Depth selection behavior, fish kairomones, and the life-histories of Daphnia hyalina X galeata hybrid clones
Limnol. Oceanogr., 44(5), 1999, 1248-1258 | DOI: 10.4319/lo.19188.8.131.528
ABSTRACT: We studied life-history characteristics of 22 genetically distinct Daphnia hyalina 3 galeata clonal lineages isolated from samples taken at different depths in the Schöhsee Lake (Germany) in the presence and absence of fish kairomones. Substantial genetic variability was observed for all traits investigated. The presence of fish kairomones had a significant effect on all traits except relative length of the tail spine and age at maturity.
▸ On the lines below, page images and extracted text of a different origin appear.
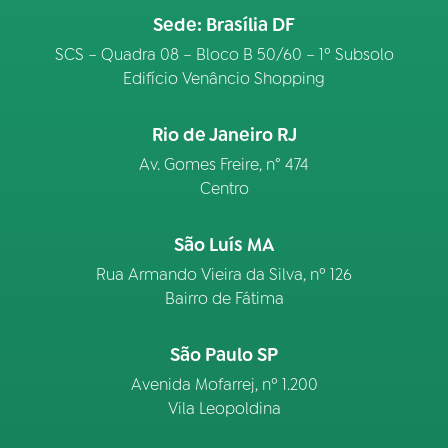
Sede: Brasília DF
SCS – Quadra 08 – Bloco B 50/60 – 1º Subsolo
Edifício Venâncio Shopping
Rio de Janeiro RJ
Av. Gomes Freire, n° 474
Centro
São Luís MA
Rua Armando Vieira da Silva, nº 126
Bairro de Fátima
São Paulo SP
Avenida Mofarrej, nº 1.200
Vila Leopoldina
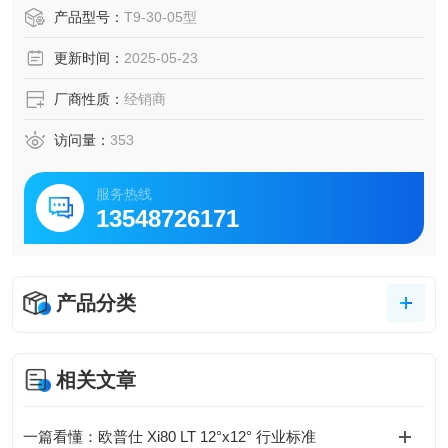
元件与特殊弯曲结构，大大提高了气体的加热效率，能够快
产品型号：
T9-30-05型
速将空气加热到所需温度。
更新时间：
2025-05-23
厂商性质：
经销商
访问量：
353
服务热线
13548726171
产品分类
相关文章
一篇看懂：欧普仕 Xi80 LT 12°x12° 行业标准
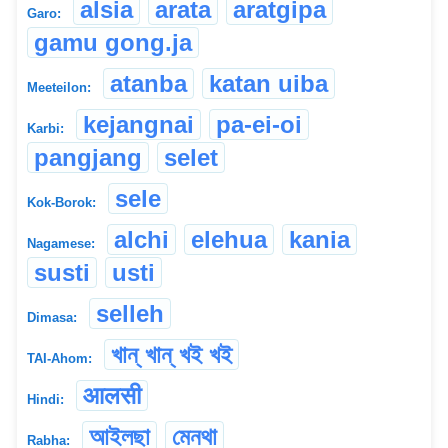
alsia
arata
aratgipa
Garo:
gamu gong.ja
atanba
katan uiba
Meeteilon:
kejangnai
pa-ei-oi
Karbi:
pangjang
selet
sele
Kok-Borok:
alchi
elehua
kania
Nagamese:
susti
usti
selleh
Dimasa:
খান্ খান্ খই খই
TAI-Ahom:
आलसी
Hindi:
আইলছা
মেনথা
Rabha:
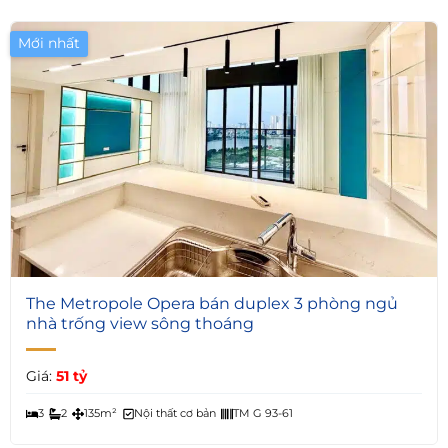
Mới nhất
5
The Metropole Opera bán duplex 3 phòng ngủ
nhà trống view sông thoáng
Giá:
51 tỷ
3
2
135m²
Nội thất cơ bản
TM G 93-61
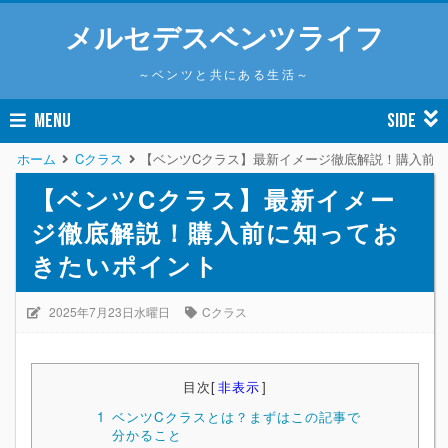
メルセデスベンツライフ
～ベンツと共にある生活～
MENU
SIDE
ホーム
Cクラス
【ベンツCクラス】最新イメージ徹底解説！購入前
【ベンツCクラス】最新イメー
ジ徹底解説！購入前に知ってお
きたいポイント
2025年7月23日水曜日
Cクラス
目次
[
非表示
]
1
ベンツCクラスとは？まずはこの記事で
分かること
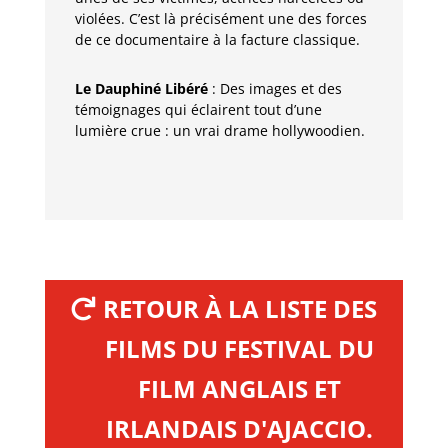
violées. C’est là précisément une des forces
de ce documentaire à la facture classique.
Le Dauphiné Libéré
: Des images et des
témoignages qui éclairent tout d’une
lumière crue : un vrai drame hollywoodien.
RETOUR À LA LISTE DES
FILMS DU FESTIVAL DU
FILM ANGLAIS ET
IRLANDAIS D'AJACCIO.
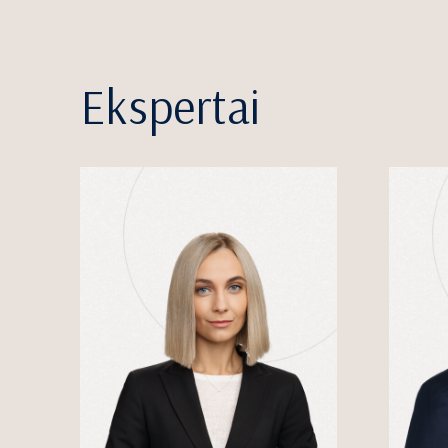
Ekspertai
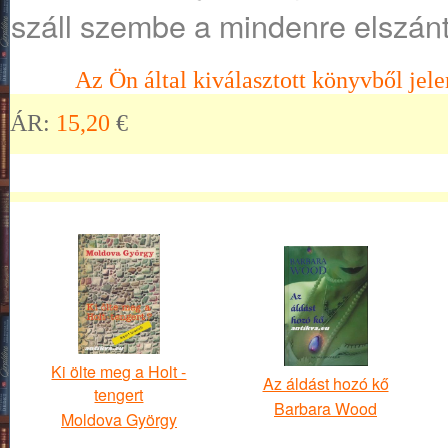
száll szembe a mindenre elszán
Az Ön által kiválasztott könyvből jele
ÁR:
15,20
€
Ki ölte meg a Holt -
Az áldást hozó kő
tengert
Barbara Wood
Moldova György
All genotypes (clones) had a significantly smaller size at maturity and produced smaller offspring in the presence of fish kairomones, an observation that is consistent with the hypothesis of an adaptive response. Overall, reproductive output was less for fish-induced animals, but the effect was relatively small for the size of the first clutch and for the intrinsic rate of increase compared to the differences observed for size of the second and subsequent clutches. Adult body size was related to habitat selection behavior. Clones established from animals that were caught in the epilimnion during the day and early in the evening (termed risk-tolerant [RT] depth selection behavior) were found to be smaller, both in the absence and presence of fish kairomones, than clones isolated from the hypolimnion (termed risk-averse [RA] depth selection behavior). This relationship suggests a coadaptation between size-related life-history traits and habitat selection (depth selection) in zooplankton. There were no significant differences in the shifts in life-history characteristics between clones exhibiting RT and RA depth selection behavior in response to the presence of fish kairomones.